837 Electronic Claims over 90 days (but less than two years) from the date of service may be submitted if the delay is due to one (or more) of the following conditions:
Code Reason
1 Proof of eligibility unknown or unavailable - Eligibility status unknown on Date of Service.
2 Litigation - must be submitted within thirty days from the time submission came within the control of the Provider.
3 Authorized Delays - Delays previously approved.
4 Delay in Certifying Provider - Provider not certified by Medicaid within 90 days of Date of Service.
5 Delay in Supplying Billing Forms - Billing forms were not available within 90 days of Date of Service.
6 Delay in Supplying Custom-made Appliances ** NYS Medicaid does not accept this reason for delay and will deny a code value of “6”.
7 Third Party Processing Delay - must be submitted within thirty days from the time submission came within the control of the Provider.
8 Delay in Eligibility Determination - must be submitted within thirty days from the time of notification.
9 Original Claim Rejected or Denied – due to a reason unrelated to the billing limitations rule.
10 Administrative Delay in the Prior Approval Process- claims should be submitted within 90 days from the "Review Date" as noted on the prior approval form.
11 Other (IPRO Denial/Reversal or Interrupted Maternity Care) - Island Peer Review Organization previously denied claim but denial was reversed on appeal.

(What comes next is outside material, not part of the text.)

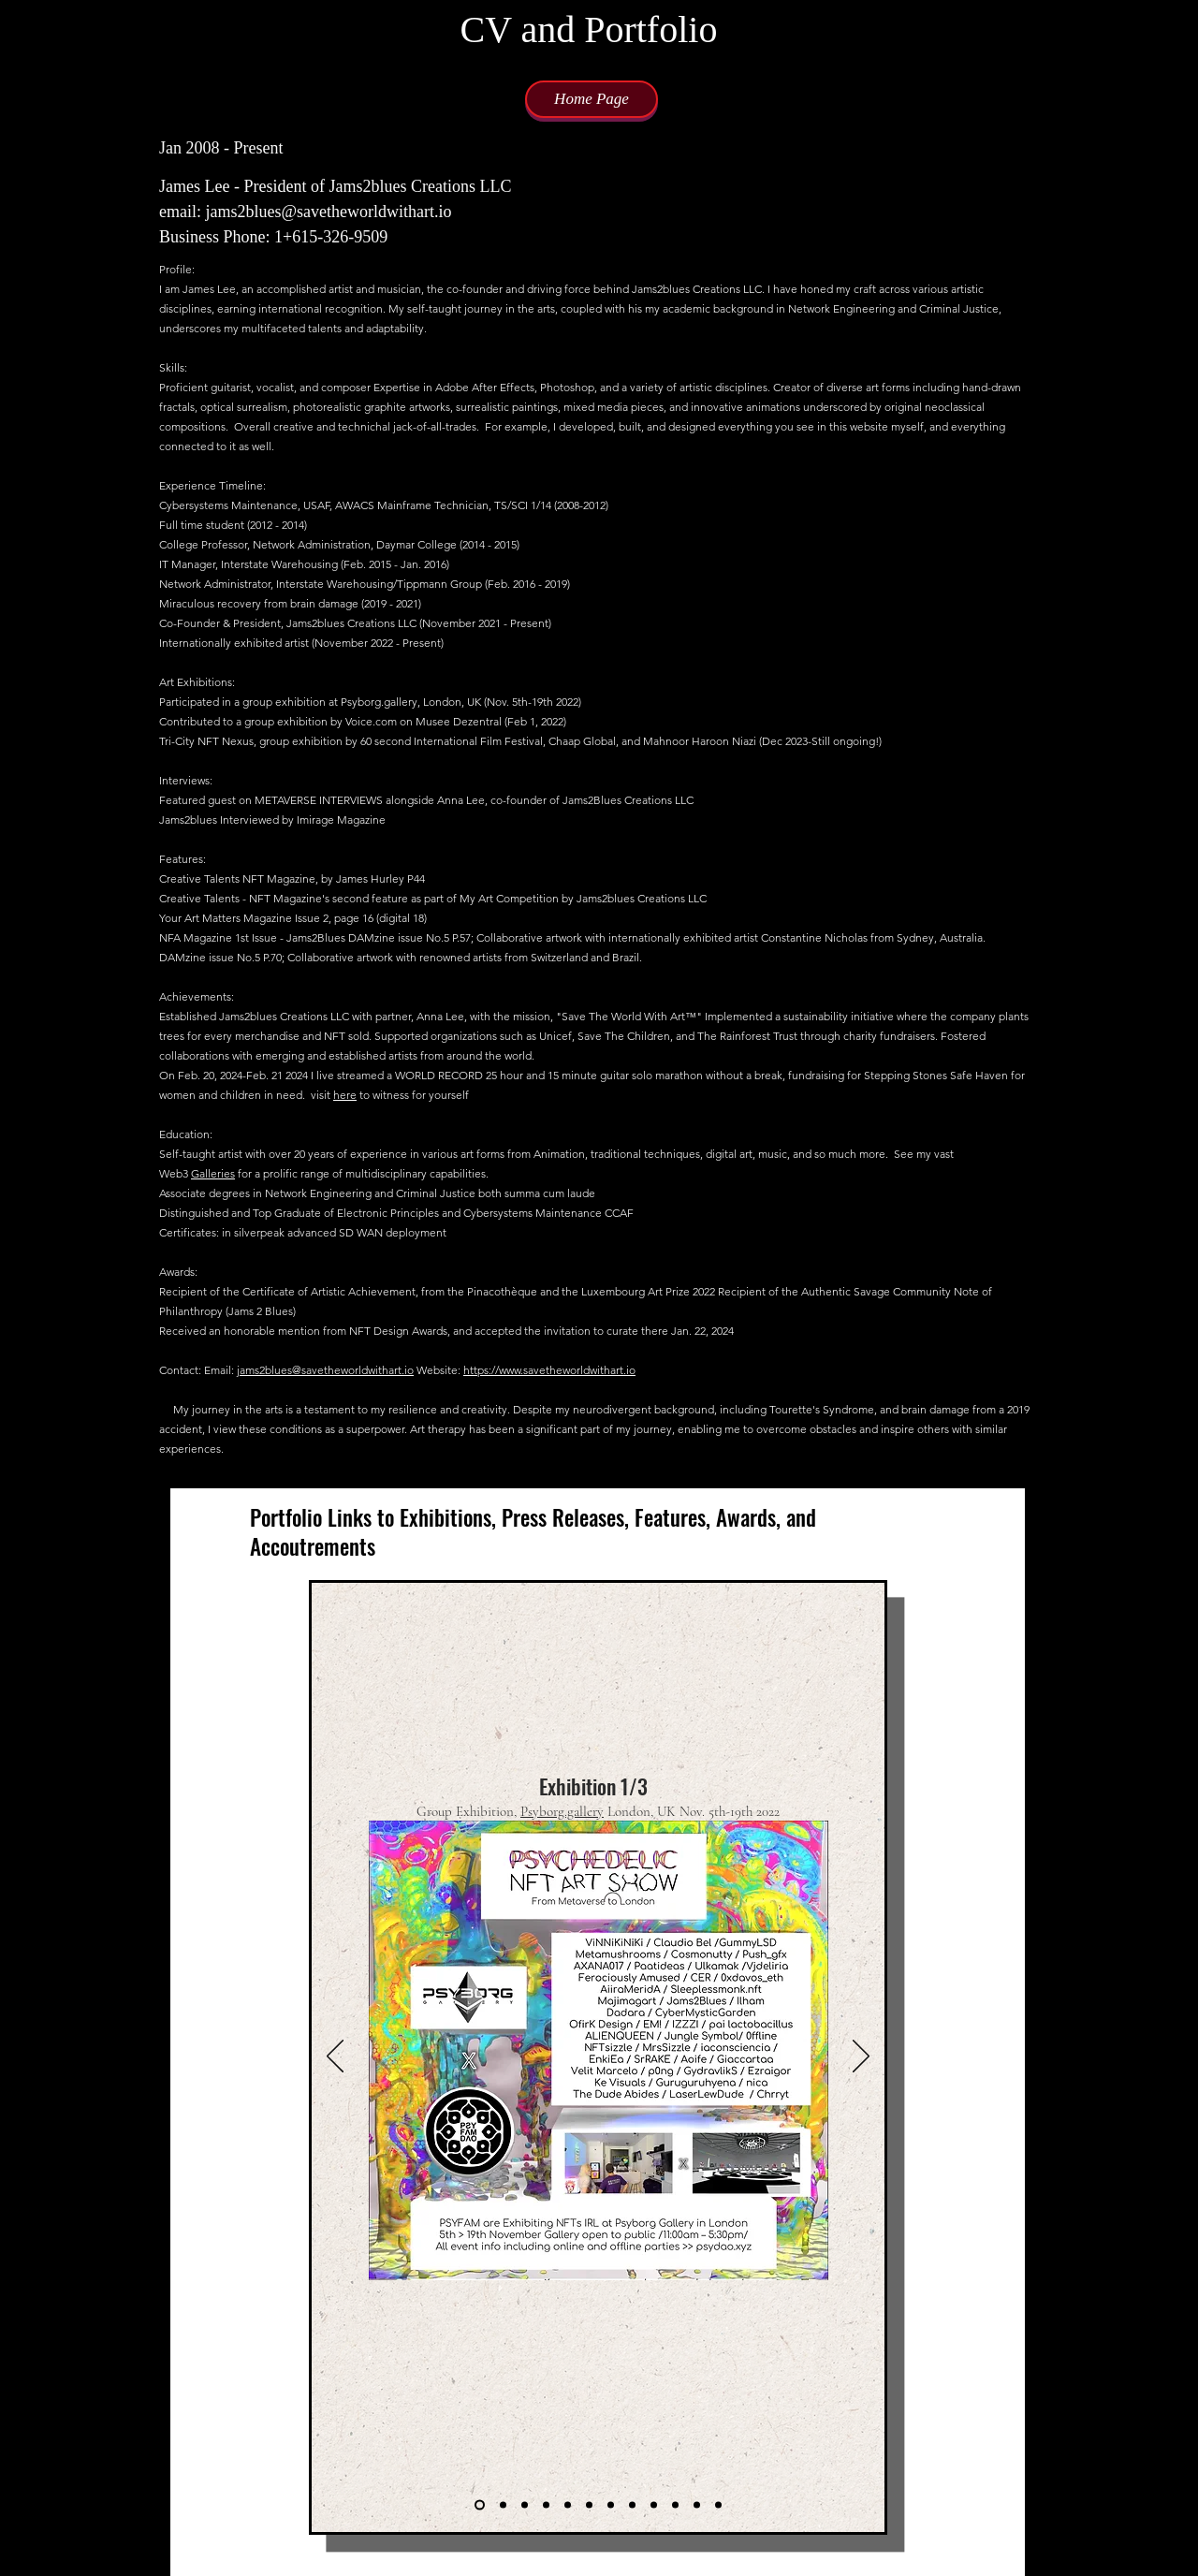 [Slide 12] (718, 2504)
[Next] (861, 2057)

Pre-natal care claims over 90 days because delivery performed by a different practitioner.
I DON'T KNOW WHAT THESE MEANS. BUT LOOKS PROMISING. I GOT A CALL FROM THE COLLECTION AGENCY YESTERDAY. LOOKING FOR HELP NOW.

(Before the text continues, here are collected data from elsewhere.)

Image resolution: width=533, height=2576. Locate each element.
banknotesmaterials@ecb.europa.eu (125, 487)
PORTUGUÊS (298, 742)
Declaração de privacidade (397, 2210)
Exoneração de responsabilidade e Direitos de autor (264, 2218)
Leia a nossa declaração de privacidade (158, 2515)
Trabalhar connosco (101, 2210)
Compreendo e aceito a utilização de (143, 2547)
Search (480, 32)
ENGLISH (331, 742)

Re: Late Medical Billing in New York
why are you citing a law dealing with medicaid when you are asking about private insurers?
Have you verified with your PPO as to the doctor being "in network" or not for the time of the services? You need to do that to be sure.
Quote:
. Later after two years, we found out a claim was submitted by the doctors office to the HMO for the first time, obviously, because we received a the letter of rejection from the HMO for the first time.

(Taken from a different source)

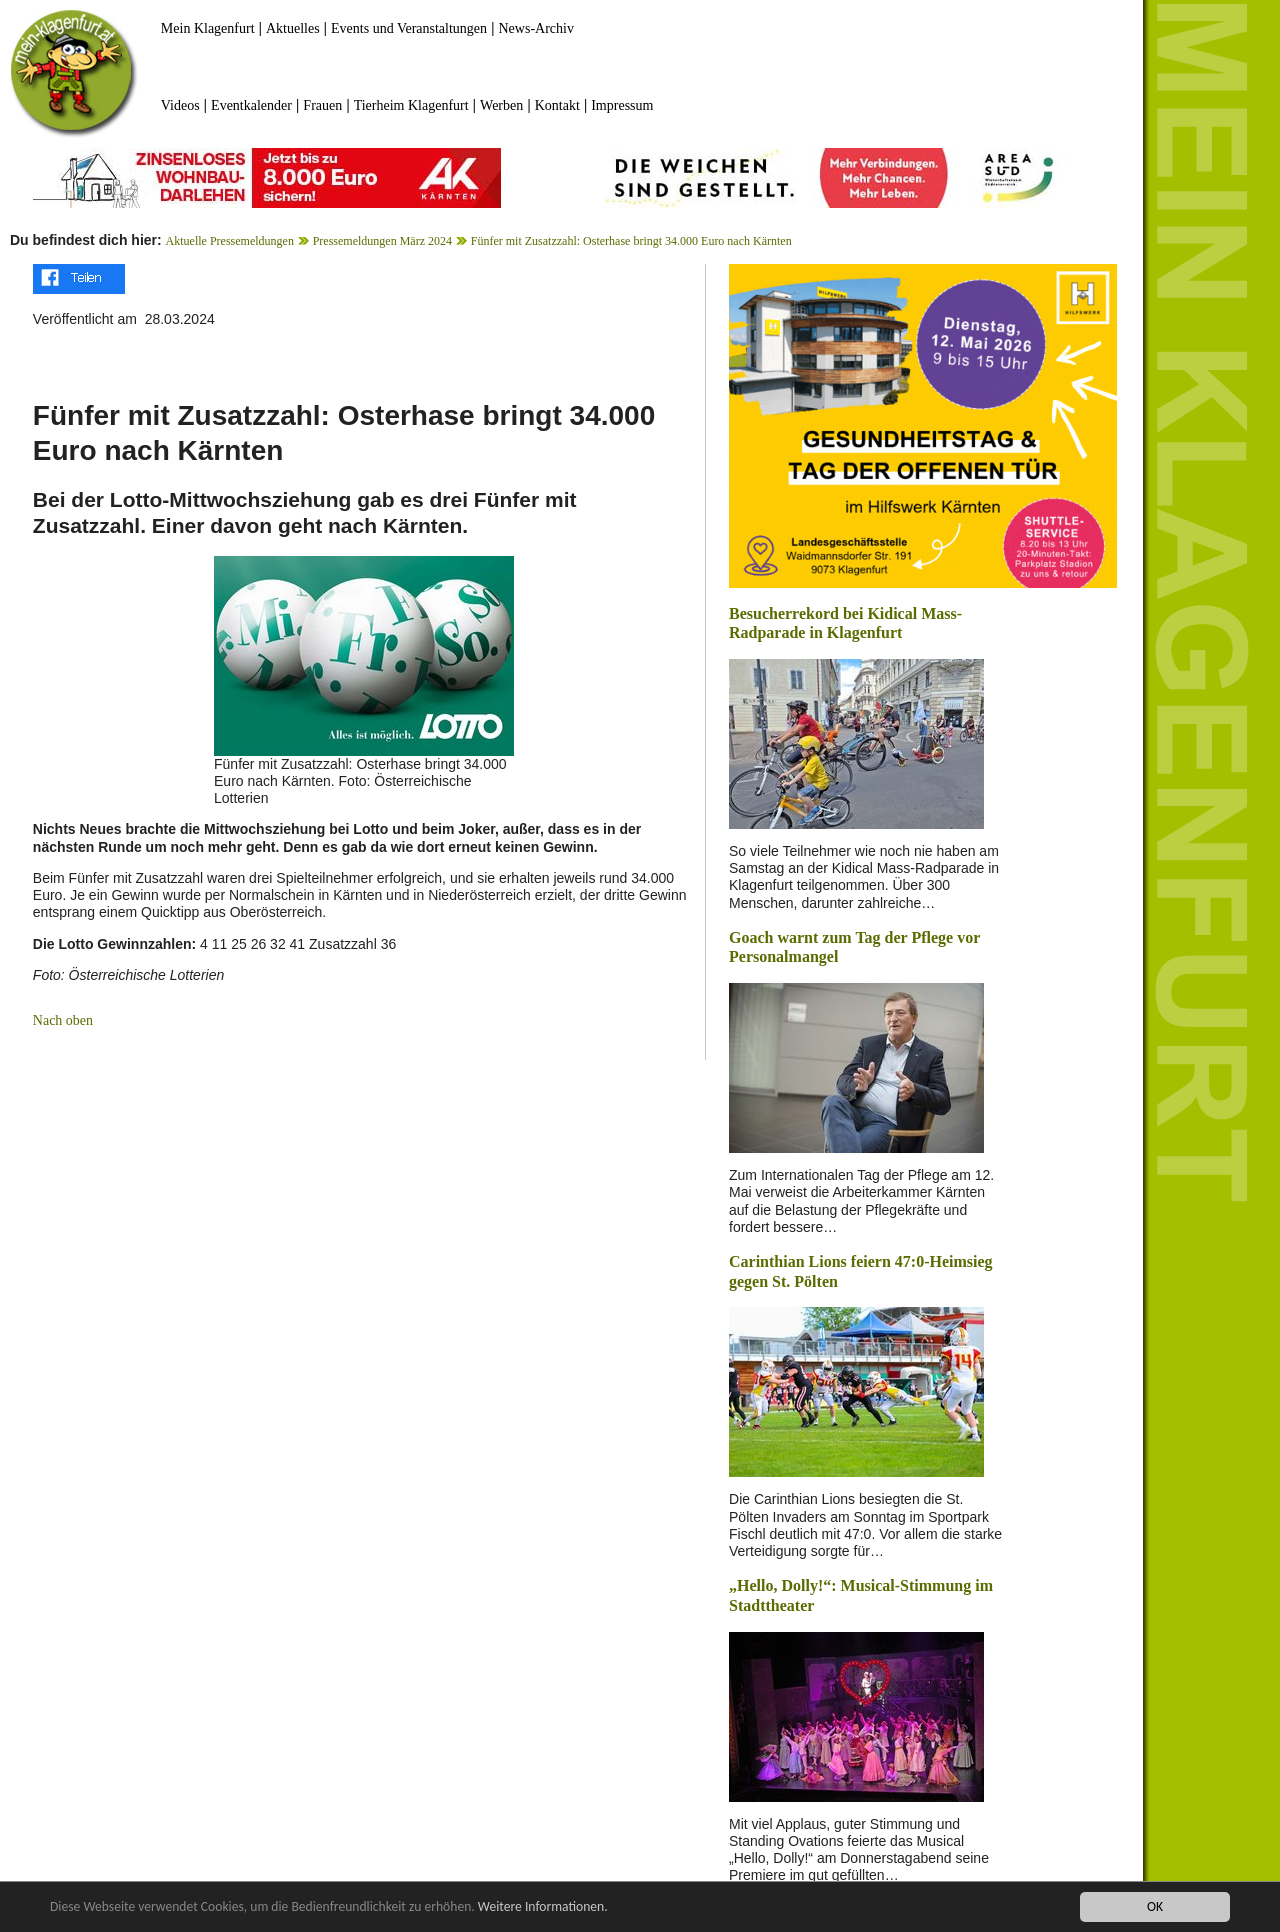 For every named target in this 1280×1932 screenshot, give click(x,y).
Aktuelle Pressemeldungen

when was the claim submitted to any insurer originally? This sounds like they waited to bill even the HMO for two years but not real clear if that is the intent.
Re: Late Medical Billing in New York
Thanks jk, I didn't have a clue whether it was medicaid. However I am surprised there is no law for private insurer. What is this HIPAA all about?
Yes, they waited two years to bill even the HMO, I don't know why. They say they have been going back and forth with the insurance company, but I never got any communication from the insurance company on that.
Re: Late Medical Billing in New York
Quote:
=lishaji;425602] What is this HIPAA all about?
HIPAA deals with confidentiality of medical records, who they can be disclosed to and under what circumstances.
Quote:
Yes, they waited two years to bill even the HMO, I don't know why. They say they have been going back and forth with the insurance company, but I never got any communication from the insurance company on that
well, depending on the totality of the situation, you might have a legal defense to the debt but the only way to apply such a defense would be as a defense to being sued.
So, since it actually is your bill, the moral thing to do would be to pay it. Personally, I would suggest an attempt at negotiating the bill to a lesser amount due to their failure to bill anybody (which is the possible defense if your were sued) in an attempt to simply put this behind everybody.
If you want to argue the point and refuse to pay, that is up to you. Any possible defense is a gamble so you could ultimately lose and end up with a judgment on your credit record to boot.
Re: Late Medical Billing in New York
Thank JK, for showing me where I stand. It is really helpful.
If there had been no screw up by the doctors office and had I received a bill in time, my PPO could have covered what HMO might have denied and the only cost to us is the little deductible for PPO-out of network participation. But now it looks, I have to bear the responsibility of somebody's mismanagement and pay much more.